Un autre dossier que le mouvement anti-guerre aurait avantage à mettre de l’avant serait une réforme en profondeur de l’ONU, actuellement incapable de jouer son rôle de médiateur dans des conflits aussi divers que ceux du Rwanda, de la Palestine, de l’Irak, de l’Afghanistan, du Liban et du Darfour. Tous les organes de décision de l’ONU, à commencer par le Conseil de sécurité, doivent être repensés. La mainmise des États-Unis et des pays occidentaux sur cette institution doit cesser pour faire place à une gestion collective des grandes questions de l’humanité et à des modes d’intervention adaptés à chaque conflit. Le désarmement total pourrait être un autre cheval de bataille prioritaire.
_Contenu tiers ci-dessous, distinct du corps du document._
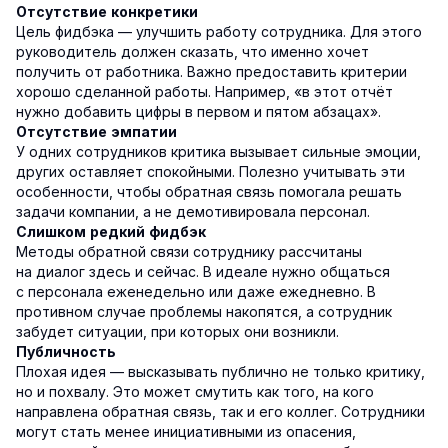
Отсутствие конкретики
Цель фидбэка — улучшить работу сотрудника. Для этого
руководитель должен сказать, что именно хочет
получить от работника. Важно предоставить критерии
хорошо сделанной работы. Например, «в этот отчёт
нужно добавить цифры в первом и пятом абзацах».
Отсутствие эмпатии
У одних сотрудников критика вызывает сильные эмоции,
других оставляет спокойными. Полезно учитывать эти
особенности, чтобы обратная связь помогала решать
задачи компании, а не демотивировала персонал.
Слишком редкий фидбэк
Методы обратной связи сотруднику рассчитаны
на диалог здесь и сейчас. В идеале нужно общаться
с персонала еженедельно или даже ежедневно. В
противном случае проблемы накопятся, а сотрудник
забудет ситуации, при которых они возникли.
Публичность
Плохая идея — высказывать публично не только критику,
но и похвалу. Это может смутить как того, на кого
направлена обратная связь, так и его коллег. Сотрудники
могут стать менее инициативными из опасения,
J.-G. V. : La réalité nous pousse à être pessimistes, tant le rapport de force entre le militarisme et les mouvements de paix est inégal. Les dépenses militaires de Harper atteindront bientôt 20 milliards de dollars. Les dépenses militaires dans le monde entier dépassaient les mille milliards de dollars en 2005. Néanmoins, je demeure un optimiste de volonté, comme aime à se qualifie Pierre Dansereau. Je crois au pouvoir des gens ordinaires. Et mon plus grand souhait pour l’instant, c’est que le gouvernement Harper soit renversé sur Kyoto ou sur l’Afghanistan. Il me semble que ça serait un pas dans la bonne direction. Il faut revenir au « gros bon sens » et cesser ce gaspillage inouï de nos ressources, alors que les besoins en santé, en éducation et en environnement sont tellement criants ici et partout dans le monde.